New 2D barcodes are all set to revolutionize the inventory and packaging industries by offering much more information than regular, old barcodes.
The standard Universal Product Code (UPC) barcodes we have seen for nearly 50 years will eventually be replaced by 2D barcodes. The barcode industry has set a goal that, by 2027, the new 2D codes will be scannable by all retailers in a worldwide push called “Sunrise 2027.” UPCs will still be accepted and scanned after that date, although they will be phased out.
What are 2D barcodes?
A 2D or two-dimensional barcode stores information horizontally — like the 1D barcodes that we know — as well as vertically. Adding the vertical coding results in a higher storage capacity.
GS1 US, the nonprofit organization that oversees barcodes, is driving the efforts in the global transition from the well-known UPC-A barcode (which represents 12 digits) to a two-dimensional web-enabled version.
How do 2D barcodes work?
Newer 2D barcodes often use imaging scanners for capturing the data and can be used without a network connection and for processing a large amount of data.
2D barcodes can store up to thousands of alphanumeric characters, unlike linear 1D barcodes, which can store less than 25 characters.
QR codes, a type of 2D barcode, gained popularity during the COVID-19 pandemic and are now a standard tool to access restaurant menus, as reported by CNN Business. These codes, named for being “Quick Response,” are not the only type of 2D barcode, though they illustrate the format’s potential.
“The mechanics of being able to encode on both dimensions of that square QR code give you the ability to put more robust information than you can today in a UPC that can only hold a small amount of numbers,” Carrie Wilkie, senior vice president of standards and technology at GS1 US told Axios.
How can 2D barcodes be revolutionary?
2D barcodes will allow consumers to access a wide range of data, including ingredients, recipes, discounts, and offers, going beyond the “beep” at the check-out counter.

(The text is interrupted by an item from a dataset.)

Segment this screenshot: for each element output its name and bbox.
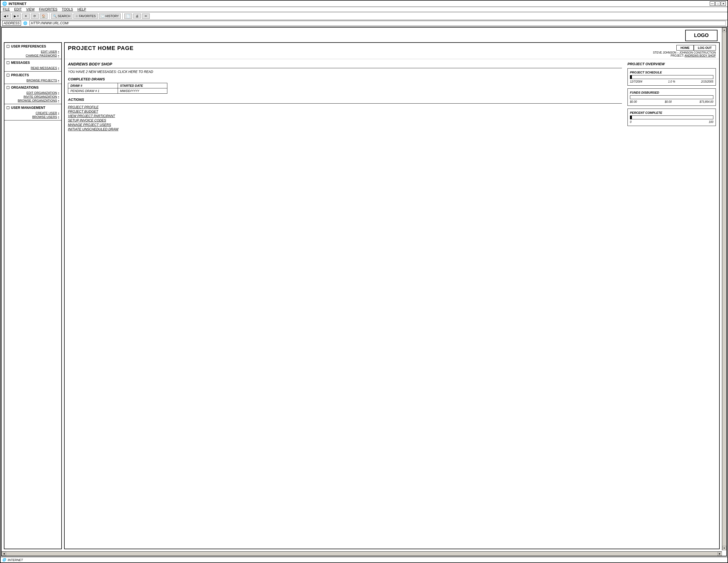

They will provide greater transparency into the product’s origins and work toward improving product safety.
For retailers, these barcodes will help improve inventory management through which they can quickly identify faulty items and keep them away from shelves, reports Axios.

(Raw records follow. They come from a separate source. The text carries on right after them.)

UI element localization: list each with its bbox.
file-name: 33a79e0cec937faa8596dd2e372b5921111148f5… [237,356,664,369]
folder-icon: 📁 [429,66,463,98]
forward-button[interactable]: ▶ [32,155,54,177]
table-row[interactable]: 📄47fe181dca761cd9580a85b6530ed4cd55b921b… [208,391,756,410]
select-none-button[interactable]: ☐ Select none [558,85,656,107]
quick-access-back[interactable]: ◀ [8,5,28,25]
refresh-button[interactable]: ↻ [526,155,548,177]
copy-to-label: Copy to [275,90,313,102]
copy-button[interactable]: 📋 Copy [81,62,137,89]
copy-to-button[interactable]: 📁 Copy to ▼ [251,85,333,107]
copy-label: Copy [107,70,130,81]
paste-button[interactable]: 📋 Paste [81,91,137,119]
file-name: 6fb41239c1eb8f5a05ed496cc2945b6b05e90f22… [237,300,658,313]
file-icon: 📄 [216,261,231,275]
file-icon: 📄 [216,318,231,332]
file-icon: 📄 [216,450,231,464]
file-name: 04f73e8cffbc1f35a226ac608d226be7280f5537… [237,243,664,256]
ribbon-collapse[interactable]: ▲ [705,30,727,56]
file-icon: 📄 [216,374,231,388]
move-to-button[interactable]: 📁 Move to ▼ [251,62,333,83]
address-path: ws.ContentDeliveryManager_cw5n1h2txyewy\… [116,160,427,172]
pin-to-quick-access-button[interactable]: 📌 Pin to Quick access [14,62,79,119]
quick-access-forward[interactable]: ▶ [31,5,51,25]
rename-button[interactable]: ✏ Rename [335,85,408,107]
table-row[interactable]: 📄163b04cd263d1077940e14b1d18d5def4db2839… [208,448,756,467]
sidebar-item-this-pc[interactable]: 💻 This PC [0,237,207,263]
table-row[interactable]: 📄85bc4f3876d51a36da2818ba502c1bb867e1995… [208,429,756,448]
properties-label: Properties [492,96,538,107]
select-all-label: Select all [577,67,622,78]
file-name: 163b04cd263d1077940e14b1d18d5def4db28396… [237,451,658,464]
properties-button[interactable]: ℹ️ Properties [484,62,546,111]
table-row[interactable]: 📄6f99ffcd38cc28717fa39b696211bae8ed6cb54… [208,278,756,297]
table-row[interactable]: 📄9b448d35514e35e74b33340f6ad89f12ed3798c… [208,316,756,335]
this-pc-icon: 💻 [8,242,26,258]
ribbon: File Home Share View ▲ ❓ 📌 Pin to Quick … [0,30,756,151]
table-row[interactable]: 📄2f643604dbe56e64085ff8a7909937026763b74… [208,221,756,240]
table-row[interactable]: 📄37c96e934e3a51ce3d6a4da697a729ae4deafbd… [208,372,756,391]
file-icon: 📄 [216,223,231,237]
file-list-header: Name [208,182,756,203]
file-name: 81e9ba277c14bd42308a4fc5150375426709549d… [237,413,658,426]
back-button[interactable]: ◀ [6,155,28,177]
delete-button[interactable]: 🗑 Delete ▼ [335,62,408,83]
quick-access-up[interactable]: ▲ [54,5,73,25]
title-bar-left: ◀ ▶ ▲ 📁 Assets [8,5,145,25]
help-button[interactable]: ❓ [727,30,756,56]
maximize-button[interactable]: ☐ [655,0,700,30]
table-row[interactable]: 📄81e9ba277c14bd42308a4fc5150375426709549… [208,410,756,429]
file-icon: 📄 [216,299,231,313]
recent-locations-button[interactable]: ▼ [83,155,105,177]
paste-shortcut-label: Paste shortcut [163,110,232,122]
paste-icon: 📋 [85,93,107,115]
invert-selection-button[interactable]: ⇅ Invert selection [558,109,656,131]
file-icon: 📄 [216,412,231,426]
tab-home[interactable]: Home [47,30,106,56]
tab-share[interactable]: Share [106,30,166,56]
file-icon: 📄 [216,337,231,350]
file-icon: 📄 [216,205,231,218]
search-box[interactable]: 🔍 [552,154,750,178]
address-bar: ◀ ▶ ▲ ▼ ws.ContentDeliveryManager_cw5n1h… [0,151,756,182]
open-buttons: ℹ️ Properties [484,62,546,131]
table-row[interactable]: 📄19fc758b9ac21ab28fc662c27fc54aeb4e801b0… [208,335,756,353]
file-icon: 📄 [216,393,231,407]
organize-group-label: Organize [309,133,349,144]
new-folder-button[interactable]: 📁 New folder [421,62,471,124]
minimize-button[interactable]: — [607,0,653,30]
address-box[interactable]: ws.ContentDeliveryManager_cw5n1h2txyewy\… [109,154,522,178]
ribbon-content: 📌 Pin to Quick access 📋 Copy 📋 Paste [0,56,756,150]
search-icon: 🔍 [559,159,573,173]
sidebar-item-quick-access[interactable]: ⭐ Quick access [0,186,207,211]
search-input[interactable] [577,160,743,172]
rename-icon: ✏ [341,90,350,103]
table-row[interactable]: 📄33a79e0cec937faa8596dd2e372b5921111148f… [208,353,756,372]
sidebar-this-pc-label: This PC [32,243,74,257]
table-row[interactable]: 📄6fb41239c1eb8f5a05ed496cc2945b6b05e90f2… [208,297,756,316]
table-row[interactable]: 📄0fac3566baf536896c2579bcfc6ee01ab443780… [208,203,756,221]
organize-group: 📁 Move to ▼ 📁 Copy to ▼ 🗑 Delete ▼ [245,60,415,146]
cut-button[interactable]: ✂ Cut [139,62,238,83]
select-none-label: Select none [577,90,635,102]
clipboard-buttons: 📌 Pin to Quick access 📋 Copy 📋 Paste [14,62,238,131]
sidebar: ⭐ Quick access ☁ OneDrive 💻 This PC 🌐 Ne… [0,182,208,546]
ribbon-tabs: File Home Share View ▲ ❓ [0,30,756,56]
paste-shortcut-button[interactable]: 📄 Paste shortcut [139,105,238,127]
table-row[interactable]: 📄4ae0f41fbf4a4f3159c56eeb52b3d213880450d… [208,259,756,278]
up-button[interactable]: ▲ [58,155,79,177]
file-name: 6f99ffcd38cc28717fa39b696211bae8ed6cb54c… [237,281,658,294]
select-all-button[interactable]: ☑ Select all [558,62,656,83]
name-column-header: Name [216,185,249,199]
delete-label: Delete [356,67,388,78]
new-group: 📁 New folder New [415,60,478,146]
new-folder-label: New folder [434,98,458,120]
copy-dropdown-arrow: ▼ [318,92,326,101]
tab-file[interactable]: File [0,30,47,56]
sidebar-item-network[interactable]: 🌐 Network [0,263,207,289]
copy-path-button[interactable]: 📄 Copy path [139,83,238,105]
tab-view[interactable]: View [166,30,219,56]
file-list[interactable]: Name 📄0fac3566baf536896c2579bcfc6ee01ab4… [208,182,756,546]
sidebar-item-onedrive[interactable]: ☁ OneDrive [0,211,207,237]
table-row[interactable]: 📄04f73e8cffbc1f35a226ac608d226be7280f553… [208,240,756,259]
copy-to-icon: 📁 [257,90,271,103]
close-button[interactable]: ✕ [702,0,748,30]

These barcodes will also help brands access information for traceability programs, sustainability initiatives, and consumer engagement actions.
How are they useful for sustainability efforts?
2D barcodes can reduce food waste by helping consumers and retailers immediately identify if a product is nearing or past its expiration date. Once identified, retailers can proactively mark it down and sell the product instead of having to throw it away.
The barcodes will also assist AI-powered robots that can pick out recyclable items and divert them away from trash.
For consumers, 2D barcodes can provide information about materials used in making a product and help them make informed choices about what they buy.
Stores such as Woolworths have successfully reduced food waste by using 2D barcodes, reported GS1 Australia on the outlet Inside FMCG.
“As we work towards a better tomorrow with our suppliers, 2D barcodes can help us communicate a product’s verified sustainability credentials to customers,” Roberto Olivares, senior project manager at Woolworths, told GS1 Australia for Inside FMCG.